So what is the answer for Cadbury-Kraft and other merging companies? In order to retain even some of the essence of Cadbury’s unique culture, both organisations need to accept a new third way. Here the company would proactively attempt to make changes across the whole organisation to cultivate the positive aspects from each of the previous cultures to build a new compromise culture.
Of course change of any nature can be challenging. A recent report from Personnel Today states that attempts to rectify a toxic culture are likely to fail due to employee inertia and resistance. Resistance can take on many forms including bad-mouthing the organisation (internally and externally), purposely ignoring changes to one’s role, and even sabotage. While embarking on culture change to achieve a new third way, it is important to understand the barriers before wasting a lot of time and money!
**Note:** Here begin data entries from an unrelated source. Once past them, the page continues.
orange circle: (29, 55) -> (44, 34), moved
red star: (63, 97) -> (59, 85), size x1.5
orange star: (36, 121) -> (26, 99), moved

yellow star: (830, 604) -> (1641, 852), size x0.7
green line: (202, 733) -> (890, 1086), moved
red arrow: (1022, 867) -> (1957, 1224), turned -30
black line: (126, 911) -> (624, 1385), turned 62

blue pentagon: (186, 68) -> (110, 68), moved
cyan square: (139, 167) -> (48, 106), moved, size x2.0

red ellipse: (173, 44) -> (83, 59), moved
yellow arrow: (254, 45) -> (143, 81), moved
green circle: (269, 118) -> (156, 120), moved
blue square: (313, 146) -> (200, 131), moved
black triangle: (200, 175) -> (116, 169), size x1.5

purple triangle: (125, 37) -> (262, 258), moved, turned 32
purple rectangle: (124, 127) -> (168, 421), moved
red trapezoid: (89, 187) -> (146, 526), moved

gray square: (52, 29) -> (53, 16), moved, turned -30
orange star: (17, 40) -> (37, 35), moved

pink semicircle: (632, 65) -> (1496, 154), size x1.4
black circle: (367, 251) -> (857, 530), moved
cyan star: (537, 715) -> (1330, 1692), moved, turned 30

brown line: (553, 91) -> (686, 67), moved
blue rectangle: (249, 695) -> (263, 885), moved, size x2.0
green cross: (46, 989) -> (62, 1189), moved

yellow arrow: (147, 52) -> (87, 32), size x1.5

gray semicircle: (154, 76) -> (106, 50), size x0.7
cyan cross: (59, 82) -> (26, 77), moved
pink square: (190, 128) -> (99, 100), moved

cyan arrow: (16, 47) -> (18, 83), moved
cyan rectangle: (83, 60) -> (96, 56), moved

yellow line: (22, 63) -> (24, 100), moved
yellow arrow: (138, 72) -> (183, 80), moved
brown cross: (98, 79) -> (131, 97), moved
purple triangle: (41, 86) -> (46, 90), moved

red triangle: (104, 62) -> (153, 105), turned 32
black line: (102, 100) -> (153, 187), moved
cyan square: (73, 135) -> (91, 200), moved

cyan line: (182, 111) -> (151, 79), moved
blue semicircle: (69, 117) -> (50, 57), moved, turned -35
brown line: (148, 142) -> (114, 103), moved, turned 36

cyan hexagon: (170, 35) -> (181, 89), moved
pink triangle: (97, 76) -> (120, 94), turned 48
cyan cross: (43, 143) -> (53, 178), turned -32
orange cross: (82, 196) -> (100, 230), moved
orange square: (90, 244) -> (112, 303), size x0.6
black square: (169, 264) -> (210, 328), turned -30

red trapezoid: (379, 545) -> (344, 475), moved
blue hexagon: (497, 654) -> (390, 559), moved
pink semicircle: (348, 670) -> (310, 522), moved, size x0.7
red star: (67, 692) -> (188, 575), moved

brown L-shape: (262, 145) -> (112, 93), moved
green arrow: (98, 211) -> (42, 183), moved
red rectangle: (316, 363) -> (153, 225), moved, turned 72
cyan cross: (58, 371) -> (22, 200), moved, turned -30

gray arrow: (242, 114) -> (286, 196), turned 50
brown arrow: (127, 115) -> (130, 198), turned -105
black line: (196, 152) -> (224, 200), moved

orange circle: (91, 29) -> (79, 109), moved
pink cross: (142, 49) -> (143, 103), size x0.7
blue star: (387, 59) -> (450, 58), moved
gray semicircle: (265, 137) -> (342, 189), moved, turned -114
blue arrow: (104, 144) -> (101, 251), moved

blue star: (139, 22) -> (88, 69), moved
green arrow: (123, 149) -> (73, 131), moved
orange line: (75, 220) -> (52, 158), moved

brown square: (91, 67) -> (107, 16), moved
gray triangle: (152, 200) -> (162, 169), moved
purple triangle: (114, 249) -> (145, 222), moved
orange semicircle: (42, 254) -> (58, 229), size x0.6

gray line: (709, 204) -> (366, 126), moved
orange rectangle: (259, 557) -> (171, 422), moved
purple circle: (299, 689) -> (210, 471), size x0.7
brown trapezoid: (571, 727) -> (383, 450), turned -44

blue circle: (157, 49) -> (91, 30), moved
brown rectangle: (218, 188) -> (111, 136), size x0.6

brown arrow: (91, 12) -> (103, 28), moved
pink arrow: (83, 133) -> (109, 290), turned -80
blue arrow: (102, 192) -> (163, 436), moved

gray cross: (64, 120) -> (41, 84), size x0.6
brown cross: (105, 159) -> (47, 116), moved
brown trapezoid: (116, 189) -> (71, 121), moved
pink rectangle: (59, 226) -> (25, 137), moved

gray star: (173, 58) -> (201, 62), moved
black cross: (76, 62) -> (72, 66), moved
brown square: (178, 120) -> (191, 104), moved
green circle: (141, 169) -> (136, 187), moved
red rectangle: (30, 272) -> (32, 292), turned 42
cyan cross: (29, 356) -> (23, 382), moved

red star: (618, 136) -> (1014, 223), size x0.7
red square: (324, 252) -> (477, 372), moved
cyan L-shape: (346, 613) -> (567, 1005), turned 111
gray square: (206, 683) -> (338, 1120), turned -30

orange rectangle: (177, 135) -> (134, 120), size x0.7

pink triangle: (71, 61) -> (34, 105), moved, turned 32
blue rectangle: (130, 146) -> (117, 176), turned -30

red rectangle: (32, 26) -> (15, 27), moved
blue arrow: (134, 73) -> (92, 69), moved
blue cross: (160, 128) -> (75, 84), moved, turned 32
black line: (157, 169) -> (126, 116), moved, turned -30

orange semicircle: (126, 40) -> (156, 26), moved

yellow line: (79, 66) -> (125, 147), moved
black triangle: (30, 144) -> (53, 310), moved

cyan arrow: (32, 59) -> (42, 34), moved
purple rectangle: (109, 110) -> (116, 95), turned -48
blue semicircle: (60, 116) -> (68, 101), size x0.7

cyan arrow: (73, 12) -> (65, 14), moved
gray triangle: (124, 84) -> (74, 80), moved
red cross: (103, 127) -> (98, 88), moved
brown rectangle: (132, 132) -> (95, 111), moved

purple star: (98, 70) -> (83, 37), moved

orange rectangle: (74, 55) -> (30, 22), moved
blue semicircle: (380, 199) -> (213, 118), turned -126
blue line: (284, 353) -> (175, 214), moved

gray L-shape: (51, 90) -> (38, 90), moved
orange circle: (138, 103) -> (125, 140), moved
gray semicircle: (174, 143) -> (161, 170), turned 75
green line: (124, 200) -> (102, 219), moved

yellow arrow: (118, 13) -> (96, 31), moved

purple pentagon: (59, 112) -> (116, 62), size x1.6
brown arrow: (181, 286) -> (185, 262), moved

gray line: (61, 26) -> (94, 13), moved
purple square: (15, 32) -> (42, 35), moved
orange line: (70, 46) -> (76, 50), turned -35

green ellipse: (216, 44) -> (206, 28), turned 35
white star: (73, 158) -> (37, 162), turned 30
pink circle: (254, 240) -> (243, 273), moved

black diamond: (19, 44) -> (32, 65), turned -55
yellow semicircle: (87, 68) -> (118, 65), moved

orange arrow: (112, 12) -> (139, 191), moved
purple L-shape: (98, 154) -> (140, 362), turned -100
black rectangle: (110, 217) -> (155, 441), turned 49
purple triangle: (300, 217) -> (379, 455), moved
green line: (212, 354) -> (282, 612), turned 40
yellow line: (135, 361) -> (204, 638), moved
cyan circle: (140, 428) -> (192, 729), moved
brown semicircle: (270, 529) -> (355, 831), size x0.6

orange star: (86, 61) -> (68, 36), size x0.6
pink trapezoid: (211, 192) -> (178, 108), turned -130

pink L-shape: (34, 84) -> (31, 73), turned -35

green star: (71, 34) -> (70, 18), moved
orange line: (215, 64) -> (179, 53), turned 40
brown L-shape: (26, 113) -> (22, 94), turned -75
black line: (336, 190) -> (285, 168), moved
Causes of resistance include bad communication, group inertia, lack of trust, employee uncertainty and lack of change justification.
Taking a quote from Alexander Graham Bell, "When one door closes, another opens; but we often look so long and regretfully upon the closed door that we do not see the one which has opened for us". For any organisational culture change to be successful employees will need help in accepting the losses and embracing the opportunities. However for this to be possible organisations shouldn’t be so short sighted that when an opportunity has arisen to learn and excel from the culture of a merging organisation, they smother it in order to protect their own.